For information about:
-
supported Windows versions, see System Requirements
-
performance tuning of a standalone or co-located installation, see the Tuning Document Processing server performance section below.
Step 2: Install Document Processing
-
Download and install both of the following:
-
On the Document Processing server, run the file. The Setup Wizard is displayed.
-
Follow the prompts during the install.
-
If you intend to scan documents to PDF, ensure that the GhostTrap component is selected for installation.
-
If you intend to scan to DOCX, ensure that the Pandoc component is selected for installation.
On Windows servers, the installer configures the Windows Firewall.
-
-
If you are using a non-Windows Firewall, open port 9181 (inbound) to allow connections from the PaperCut MF Application Server.
-
Repeat the process for each Document Processing server you wish to add.
Step 3: Configure the host location and available languages
-
In the PaperCut MF Admin web interface, do one of the following:
-
If you’re already on the Capture page, refresh the page.
-
Click Options > Capture. The Capture page is displayed.
-
-
In the Hosting area, select Use self-hosted Document Processing (requires additional setup).
-
In the Add Document Processing Server area, in Hostname, type the hostname or the IP address of the server where you installed Document Processing.
NOTEWe recommend that you use the server hostname.

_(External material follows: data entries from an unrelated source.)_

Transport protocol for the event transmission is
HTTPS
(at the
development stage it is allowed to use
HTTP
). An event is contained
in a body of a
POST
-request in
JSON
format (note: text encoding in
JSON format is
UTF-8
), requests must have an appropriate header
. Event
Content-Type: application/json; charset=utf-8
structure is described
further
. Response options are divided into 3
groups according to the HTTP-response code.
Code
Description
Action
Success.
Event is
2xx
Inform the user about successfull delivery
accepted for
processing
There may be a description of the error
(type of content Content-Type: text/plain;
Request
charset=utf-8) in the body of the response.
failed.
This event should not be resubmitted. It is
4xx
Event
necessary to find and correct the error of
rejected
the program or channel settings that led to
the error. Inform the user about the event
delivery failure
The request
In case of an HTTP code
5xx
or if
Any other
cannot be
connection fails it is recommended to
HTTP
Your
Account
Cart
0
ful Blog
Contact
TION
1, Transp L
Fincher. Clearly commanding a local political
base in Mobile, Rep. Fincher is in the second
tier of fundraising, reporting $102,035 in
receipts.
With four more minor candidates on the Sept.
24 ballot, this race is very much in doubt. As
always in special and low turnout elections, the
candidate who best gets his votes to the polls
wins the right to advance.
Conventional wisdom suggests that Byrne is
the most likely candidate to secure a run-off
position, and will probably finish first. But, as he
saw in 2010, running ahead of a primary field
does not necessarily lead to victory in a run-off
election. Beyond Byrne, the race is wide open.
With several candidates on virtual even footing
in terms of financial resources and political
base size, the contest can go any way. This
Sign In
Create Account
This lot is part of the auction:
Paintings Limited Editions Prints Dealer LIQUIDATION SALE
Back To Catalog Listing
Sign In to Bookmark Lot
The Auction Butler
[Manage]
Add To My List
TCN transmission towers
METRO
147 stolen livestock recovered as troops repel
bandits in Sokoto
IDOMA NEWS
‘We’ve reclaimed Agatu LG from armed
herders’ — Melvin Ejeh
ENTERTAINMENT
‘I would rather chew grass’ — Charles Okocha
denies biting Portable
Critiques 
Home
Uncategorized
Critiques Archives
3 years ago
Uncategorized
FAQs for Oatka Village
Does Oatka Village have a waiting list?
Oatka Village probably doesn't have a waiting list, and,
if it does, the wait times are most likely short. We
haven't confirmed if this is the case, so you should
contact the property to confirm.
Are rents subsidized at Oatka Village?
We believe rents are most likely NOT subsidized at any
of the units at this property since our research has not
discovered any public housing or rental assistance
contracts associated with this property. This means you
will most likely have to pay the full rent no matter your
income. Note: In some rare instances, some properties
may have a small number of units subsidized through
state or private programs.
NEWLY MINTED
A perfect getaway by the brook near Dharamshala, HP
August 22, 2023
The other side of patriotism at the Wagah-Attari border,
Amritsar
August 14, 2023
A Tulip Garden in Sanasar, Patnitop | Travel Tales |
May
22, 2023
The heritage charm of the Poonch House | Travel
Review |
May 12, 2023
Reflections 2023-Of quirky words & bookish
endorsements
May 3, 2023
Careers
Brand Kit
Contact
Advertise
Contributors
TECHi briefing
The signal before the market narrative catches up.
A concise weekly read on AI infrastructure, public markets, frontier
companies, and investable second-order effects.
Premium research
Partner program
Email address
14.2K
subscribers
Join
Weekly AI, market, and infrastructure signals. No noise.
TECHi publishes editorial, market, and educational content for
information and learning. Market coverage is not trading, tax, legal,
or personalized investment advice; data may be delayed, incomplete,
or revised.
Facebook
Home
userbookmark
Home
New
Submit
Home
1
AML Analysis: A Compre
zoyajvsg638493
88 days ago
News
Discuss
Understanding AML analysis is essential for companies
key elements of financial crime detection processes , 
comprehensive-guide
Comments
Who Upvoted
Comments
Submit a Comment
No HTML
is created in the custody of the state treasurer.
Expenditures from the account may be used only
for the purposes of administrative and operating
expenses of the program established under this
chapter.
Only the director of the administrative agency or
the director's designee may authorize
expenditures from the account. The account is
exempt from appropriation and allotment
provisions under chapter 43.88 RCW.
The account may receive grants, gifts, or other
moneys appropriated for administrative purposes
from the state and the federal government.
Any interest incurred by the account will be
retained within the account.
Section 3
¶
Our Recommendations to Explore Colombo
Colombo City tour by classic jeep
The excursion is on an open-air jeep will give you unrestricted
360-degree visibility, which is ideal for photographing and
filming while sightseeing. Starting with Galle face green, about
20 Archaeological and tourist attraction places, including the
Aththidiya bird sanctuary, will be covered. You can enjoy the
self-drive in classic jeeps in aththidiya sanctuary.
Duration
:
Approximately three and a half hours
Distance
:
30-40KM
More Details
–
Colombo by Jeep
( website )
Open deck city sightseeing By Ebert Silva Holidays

Only use the server IP address if it’s static.
-
Click Add.
-
If you want to set up multiple Document Processing servers, click Add new Document Processing Server; then repeat steps 3 and 4.
Each Document Processing server is listed on the Capture tab.
-
Click Apply.
-
Ensure that your scan actions have been configured with the desired Document Processing options enabled.
-
Run a test job for each configured Document Processing option and check the output files.
Step 4: Tuning Document Processing server performance
The approach to tuning a Document Processing server's performance depends on whether it's on a standalone system or co-located with other services.
By default, a Document Processing server processes two jobs in parallel, and they are processed with a normal CPU priority. As described below, you can change the default number of parallel jobs by modifying the configuration file at [ocr-server-path]/data/config/config.toml.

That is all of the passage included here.